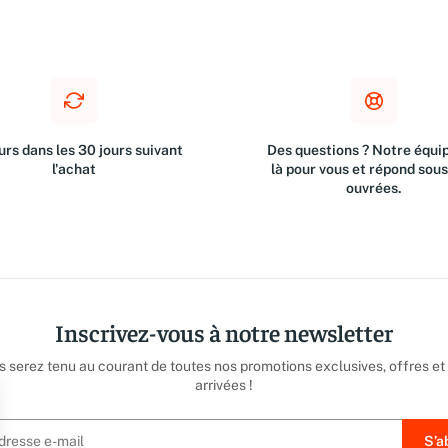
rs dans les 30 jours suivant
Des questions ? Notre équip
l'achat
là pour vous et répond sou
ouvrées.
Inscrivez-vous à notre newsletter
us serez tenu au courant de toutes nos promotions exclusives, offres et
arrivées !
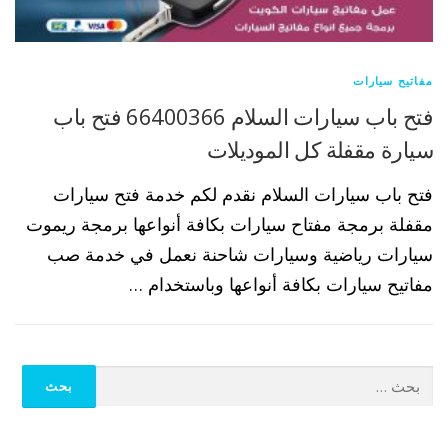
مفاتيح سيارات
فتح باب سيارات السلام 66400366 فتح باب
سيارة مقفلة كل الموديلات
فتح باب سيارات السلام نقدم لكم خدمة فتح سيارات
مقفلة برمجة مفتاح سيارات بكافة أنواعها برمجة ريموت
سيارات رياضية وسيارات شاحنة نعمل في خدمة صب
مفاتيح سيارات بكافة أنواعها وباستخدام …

________________________________________

# WORK INSTRUCTIONS
Extract from the data every line where "سيارات" shows up.

# ANSWER TO THIS TASK
مفاتيح سيارات
فتح باب سيارات السلام 66400366 فتح باب
فتح باب سيارات السلام نقدم لكم خدمة فتح سيارات
مقفلة برمجة مفتاح سيارات بكافة أنواعها برمجة ريموت
سيارات رياضية وسيارات شاحنة نعمل في خدمة صب
مفاتيح سيارات بكافة أنواعها وباستخدام …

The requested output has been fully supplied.